Beaucoup de nos contemporains croient que Dieu est un obstacle à leur bonheur. Dieu serait une entrave à la liberté humaine. Ces hommes refusent l’idée de dépendance ; ils rejettent a priori l’idée de création. Pour eux, être créé, c’est vivre dans la dépendance, et vivre dans la dépendance, c’est être esclave. À l’esclave, donc, de tuer le maître. Dans cette perspective, voir dans la création la première révélation est désormais dépourvu de sens. Voir dans l’être humain l’image de Dieu est tout autant dépourvu de sens. La seule loi qui doive être suivie, c’est celle de la nature entendue au sens purement matériel. Or cette nature-là est violente : elle sélectionne en éliminant les moins aptes. C’est à cette nature, exaltée dans la Charte de la Terre et célébrée sous le vocable de Gaïa, que les hommes doivent désormais se soumettre, car ils sont le produit d’une évolution purement matérielle, et ils retourneront à la terre dans une mort définitive.

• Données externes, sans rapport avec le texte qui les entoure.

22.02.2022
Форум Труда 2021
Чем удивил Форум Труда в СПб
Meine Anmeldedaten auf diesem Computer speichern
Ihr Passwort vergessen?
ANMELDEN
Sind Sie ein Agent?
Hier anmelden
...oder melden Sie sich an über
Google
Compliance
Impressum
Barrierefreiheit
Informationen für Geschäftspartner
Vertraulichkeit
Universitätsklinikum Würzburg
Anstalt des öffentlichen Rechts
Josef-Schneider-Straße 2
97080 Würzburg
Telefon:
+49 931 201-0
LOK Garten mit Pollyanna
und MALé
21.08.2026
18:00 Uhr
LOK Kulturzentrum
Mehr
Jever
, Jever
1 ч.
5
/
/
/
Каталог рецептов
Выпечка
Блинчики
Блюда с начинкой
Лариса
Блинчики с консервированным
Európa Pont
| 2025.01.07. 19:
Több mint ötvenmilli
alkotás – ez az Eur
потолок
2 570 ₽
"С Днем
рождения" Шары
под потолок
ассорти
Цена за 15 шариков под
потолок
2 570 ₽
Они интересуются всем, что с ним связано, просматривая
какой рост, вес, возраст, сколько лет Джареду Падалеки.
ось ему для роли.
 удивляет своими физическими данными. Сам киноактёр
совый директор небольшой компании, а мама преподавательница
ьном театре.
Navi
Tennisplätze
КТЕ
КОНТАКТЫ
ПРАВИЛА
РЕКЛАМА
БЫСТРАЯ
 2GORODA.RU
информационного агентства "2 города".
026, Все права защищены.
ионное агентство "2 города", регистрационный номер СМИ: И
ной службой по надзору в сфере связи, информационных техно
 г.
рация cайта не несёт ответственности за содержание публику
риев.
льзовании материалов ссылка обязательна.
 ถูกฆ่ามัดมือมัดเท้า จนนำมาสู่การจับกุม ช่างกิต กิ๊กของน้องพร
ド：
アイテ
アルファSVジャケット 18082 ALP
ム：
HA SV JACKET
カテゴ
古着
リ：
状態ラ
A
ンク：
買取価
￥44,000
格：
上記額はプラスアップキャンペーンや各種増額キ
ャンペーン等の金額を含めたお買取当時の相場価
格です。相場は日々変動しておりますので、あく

La culture de la mort a commencé lorsque les hommes ont décrété la mort du Père. Cela permet de comprendre que cette culture est une révolte contre Dieu et contre l’homme qui en est l’image.

Comment une démocratie pluraliste et laïque peut-elle « intégrer » Dieu ?

Commençons par lever la confusion, savamment entretenue, qui pèse sur les mots laïcisme et laïcité. Le laïcisme, c’est d’abord une doctrine intégralement rationaliste qui vise à détruire toute croyance religieuse. C’est aussi un ensemble de mouvements qui s’activent à généraliser ce rationalisme religieux. Par laïcité, on entend la distinction des deux sphères, politique et religieuse. Il y a longtemps que, dans nos sociétés occidentales, le pouvoir politique n’empiète pas sur le pouvoir religieux, ni vice-versa.

C’est sur fond de cette différence entre laïcisme et laïcité que surgit la question de la démocratie. Les grandes déclarations des droits de l’homme ont été proclamées par le pouvoir politique. Ces documents, dont plusieurs invoquent Dieu, sont fondateurs de la démocratie moderne, qui se définit essentiellement par la reconnaissance, par le corps social tout entier, du droit de tout homme à vivre, et à vivre dans la dignité. Or cette conception de la démocratie rejoint le fondement du christianisme : tous les êtres humains sont enfants du même Père, et par là même sont tous égaux en dignité. Sur cette base, un dialogue constructif peut s’ouvrir entre les différentes religions monothéistes et avec certains athées afin de combattre la barbarie. Quand est ébranlée la reconnaissance de cette dignité, on risque de retourner aux privilèges, aux injustices et aux cruautés des siècles de fer.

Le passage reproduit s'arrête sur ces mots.